Its new approach will focus on piloting innovative approaches to the problems that face newly resettled, former homeless people. It will be looking to work on a consultancy basis for organisations that want to develop new approaches to homelessness.
Speaking exclusively to Housing Today, Crisis chief executive Shaks Ghosh said: "Now rough sleepers are coming off the street, the real challenge starts. That involves behavioural changes, finding ways of engaging them and helping them to make the life changes that will integrate them back into society. We can't abandon the people who are off the street, because life for them is just beginning."
The agency believes that many hostels are now part of a wider problem, because they are not addressing reintegration.
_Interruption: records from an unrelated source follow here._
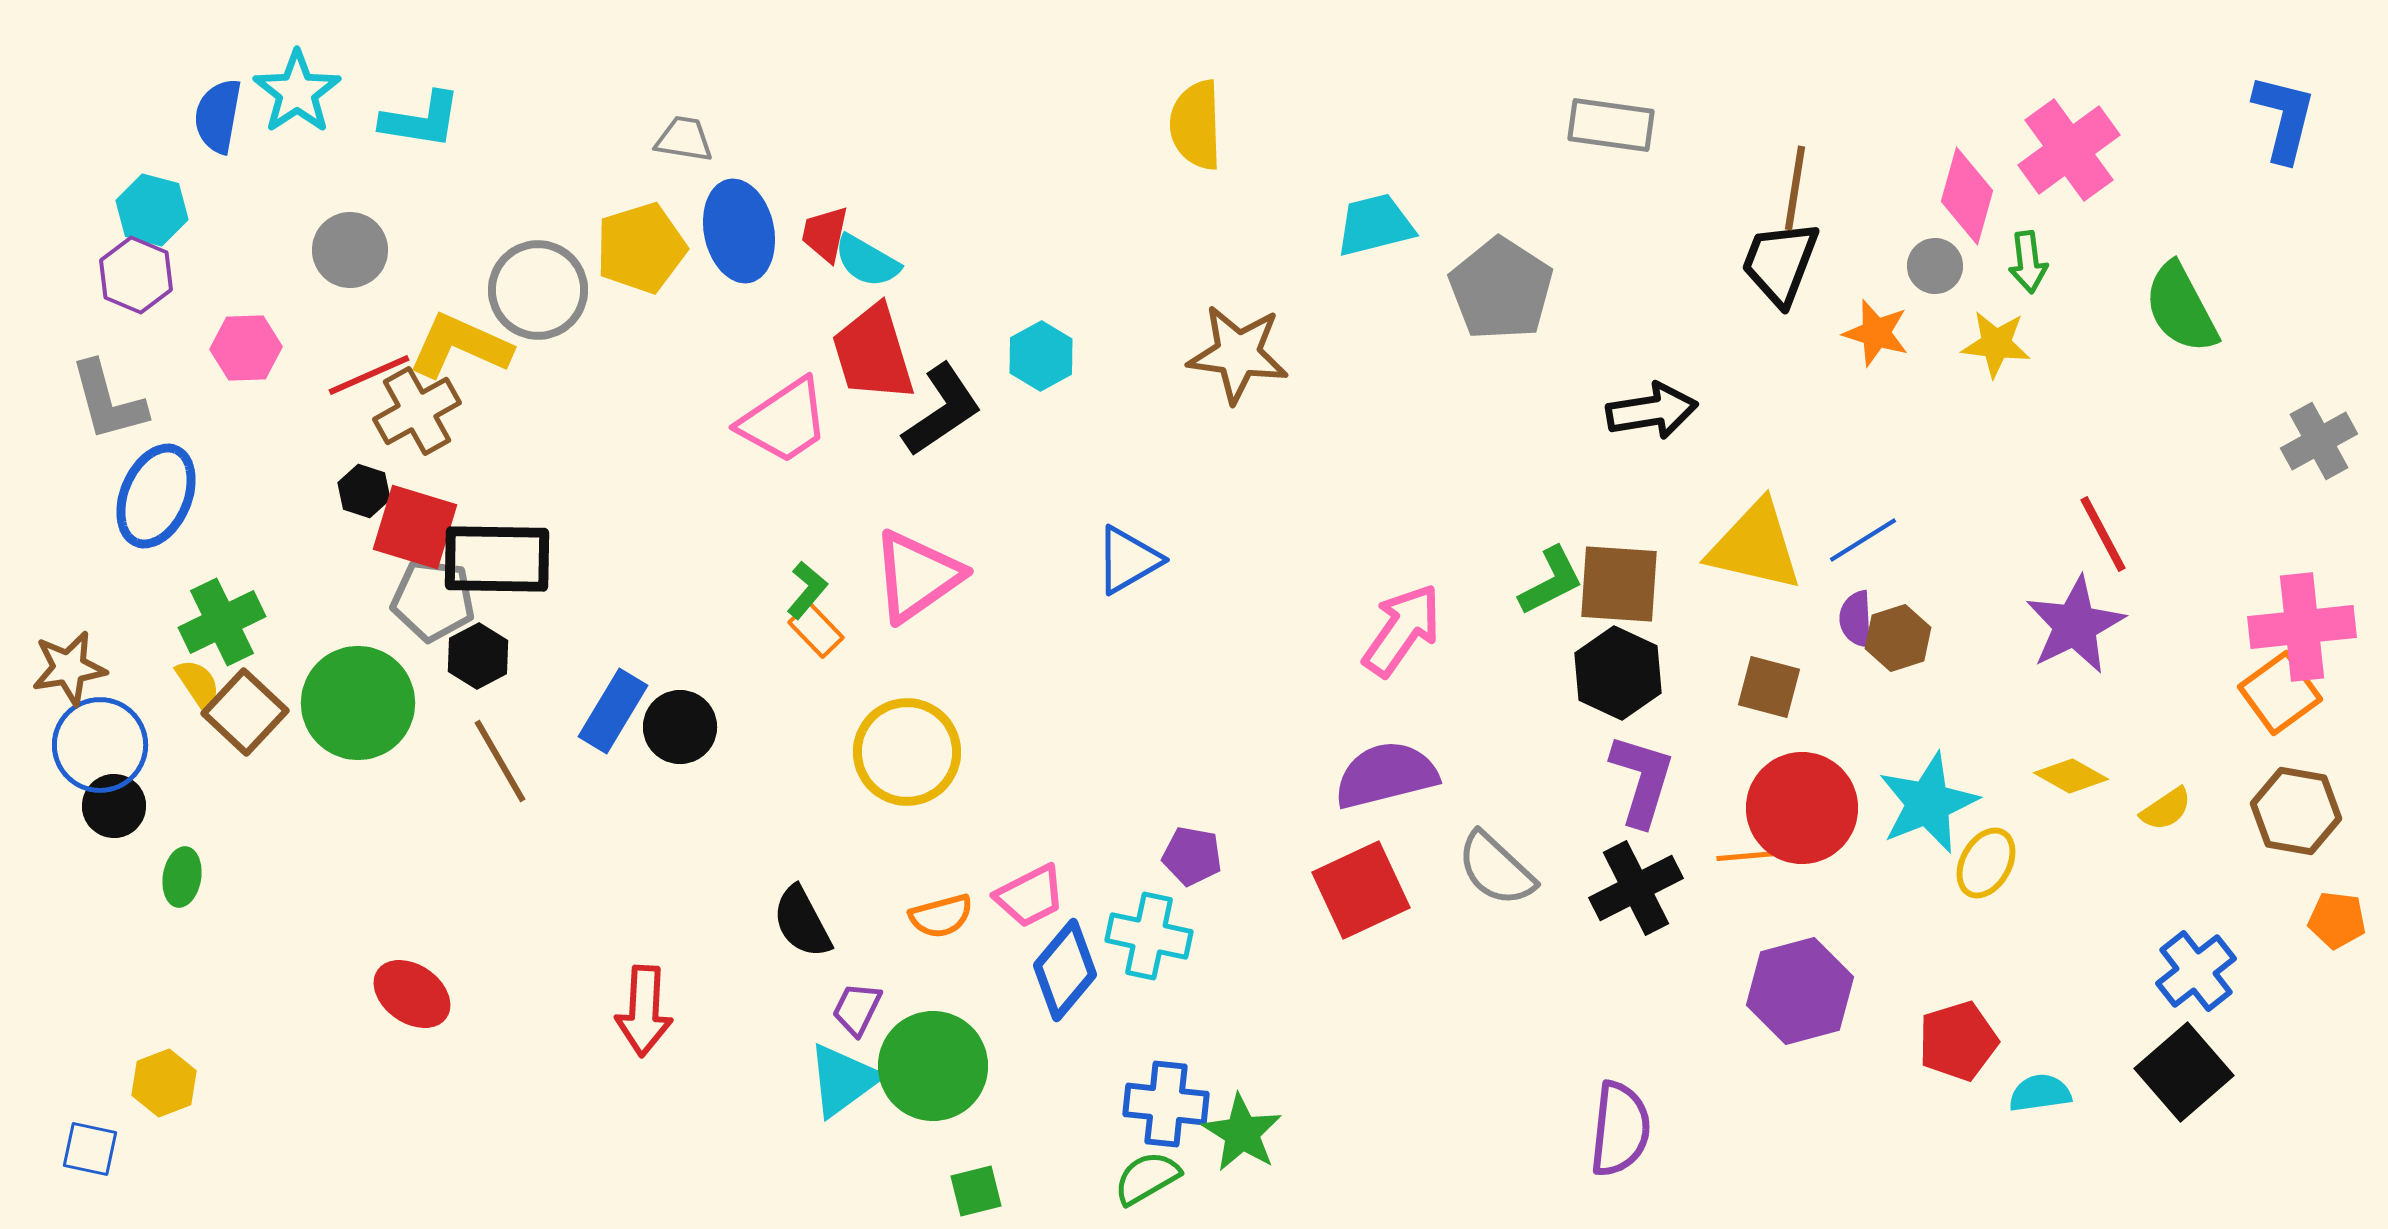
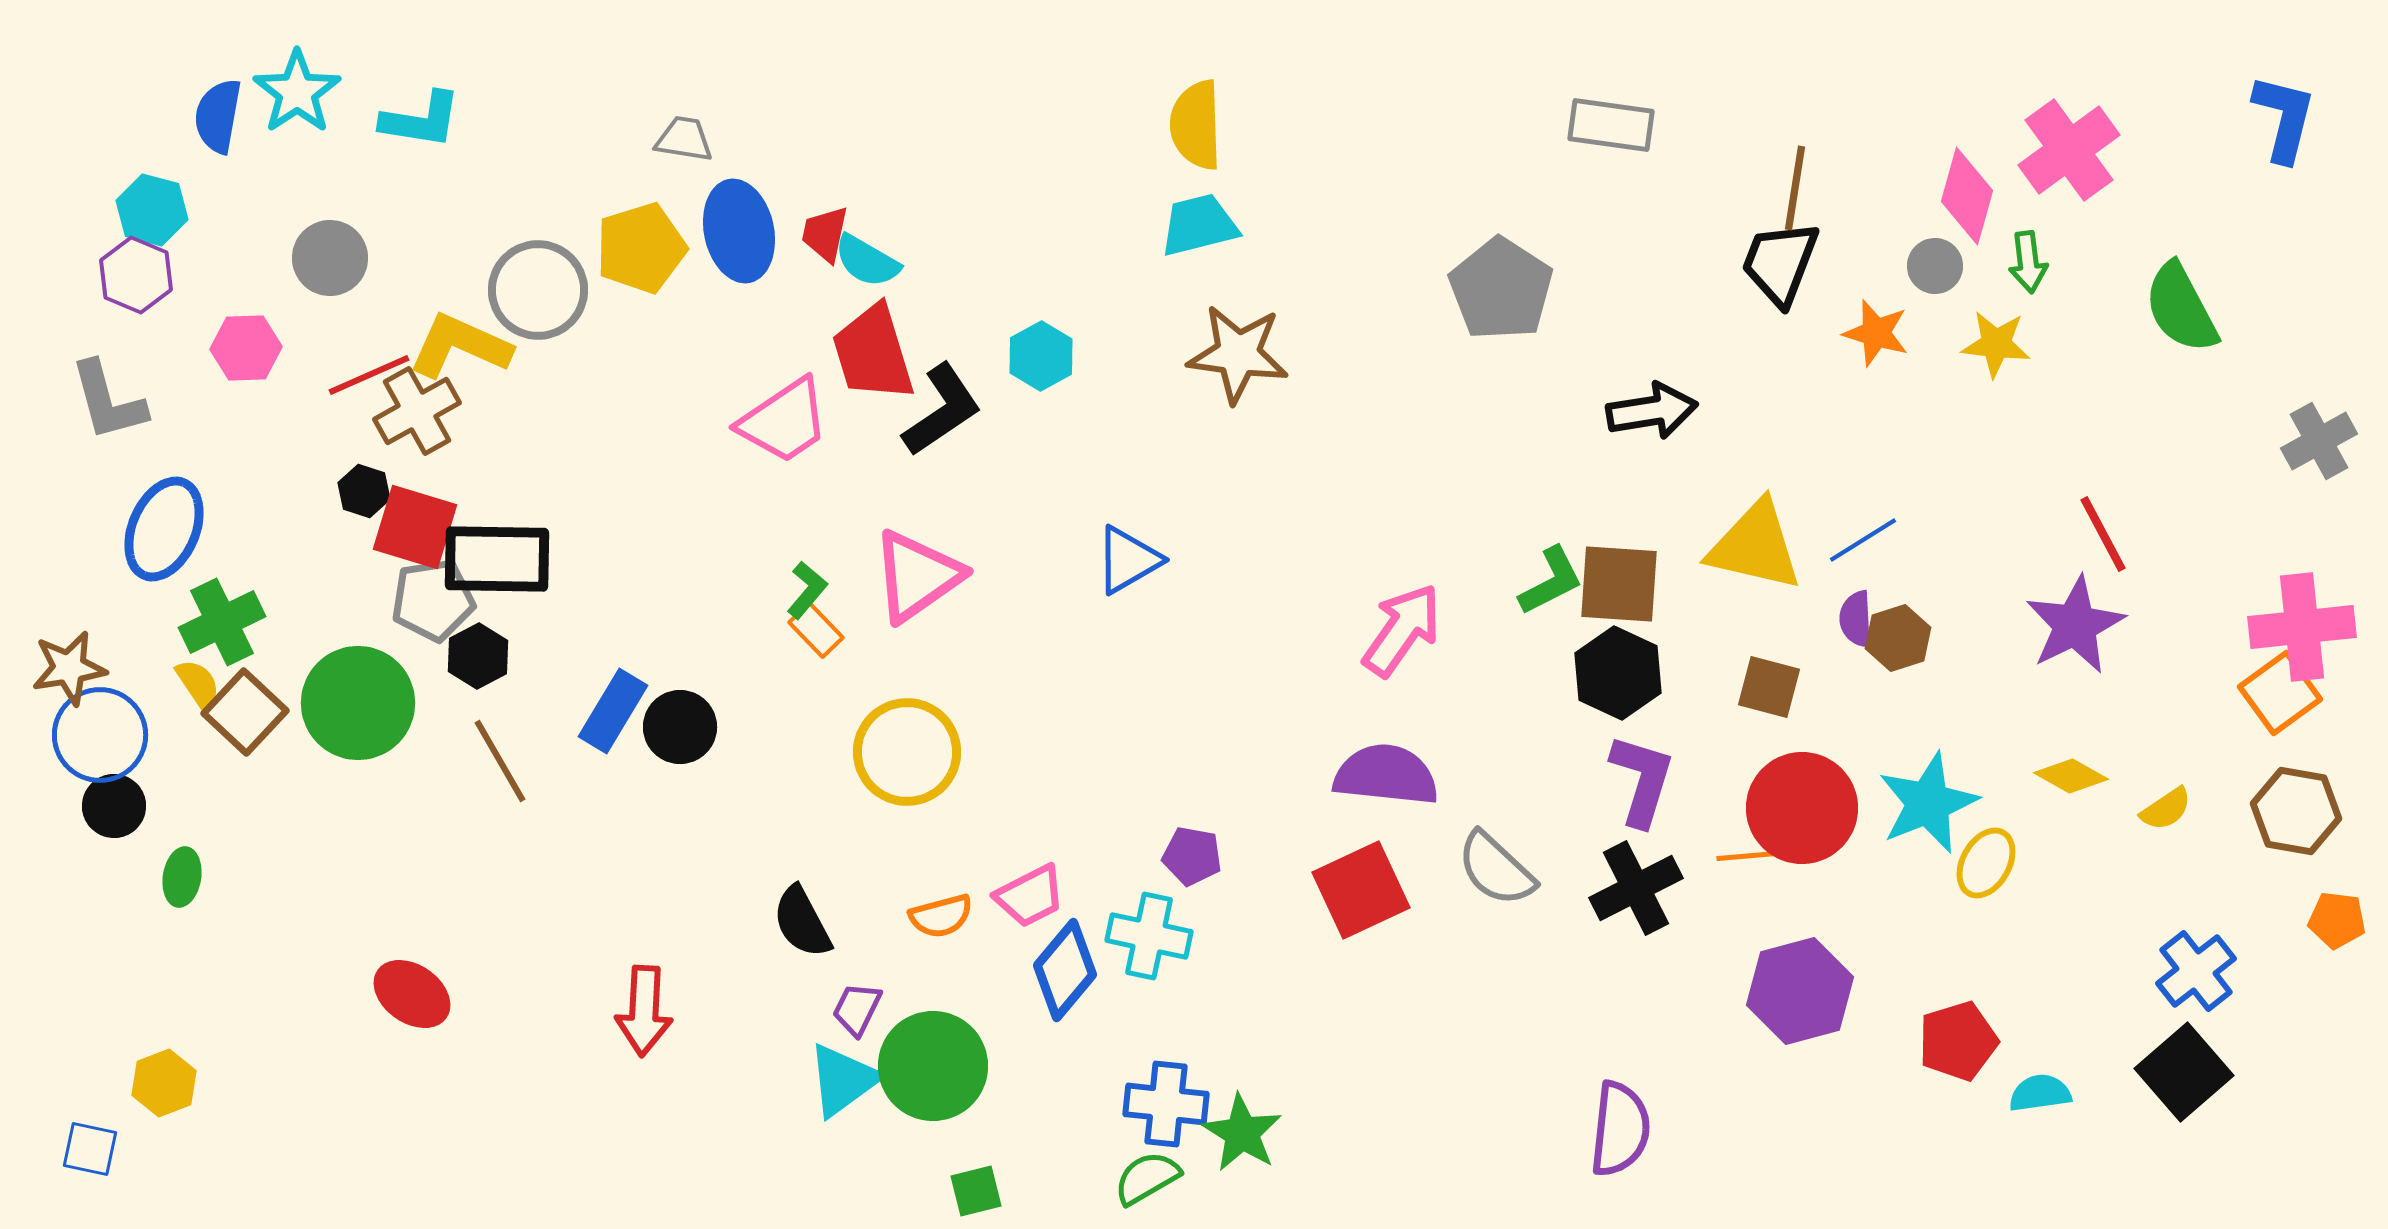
cyan trapezoid at (1375, 225): moved 176 px left
gray circle at (350, 250): moved 20 px left, 8 px down
blue ellipse at (156, 496): moved 8 px right, 33 px down
gray pentagon at (433, 600): rotated 16 degrees counterclockwise
blue circle at (100, 745): moved 10 px up
purple semicircle at (1386, 775): rotated 20 degrees clockwise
Ghosh said:"Many of them are ghettoes of social exclusion. You've only got to go into some of our hostels to see the real problem is that people are sitting in front of the TV. They are warehoused."
She added: "If a housing association, for example, says 'our hostels have become dead end places, we don't want this any more', we hope we will be able to work with them to pilot new ways in which to help formerly homeless people."
The agency is hoping to extend a befriending service that matches volunteers with resettled homeless people, and is working on a cross borough, supported housing "reintegration" pilot, inspired by the Times Square project in New York.
Despite the change, Ghosh insisted the charity would retain its campaigning focus, and keep its name. Its Christmas shelters would also continue, although with a new focus on reintegrating homeless people back into society.
"The crisis on the street has shifted to a crisis in people's lives," she said.